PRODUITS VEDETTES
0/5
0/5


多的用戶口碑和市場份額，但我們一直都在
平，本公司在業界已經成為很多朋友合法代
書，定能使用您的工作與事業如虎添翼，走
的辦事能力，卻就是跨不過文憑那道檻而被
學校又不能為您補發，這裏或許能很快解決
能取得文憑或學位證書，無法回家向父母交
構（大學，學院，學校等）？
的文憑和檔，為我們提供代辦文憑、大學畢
· · ·
### Activity
Reproduce the whole listing above, word for word.

### Response to this task
PRODUITS VEDETTES
0/5
0/5


多的用戶口碑和市場份額，但我們一直都在
平，本公司在業界已經成為很多朋友合法代
書，定能使用您的工作與事業如虎添翼，走
的辦事能力，卻就是跨不過文憑那道檻而被
學校又不能為您補發，這裏或許能很快解決
能取得文憑或學位證書，無法回家向父母交
構（大學，學院，學校等）？
的文憑和檔，為我們提供代辦文憑、大學畢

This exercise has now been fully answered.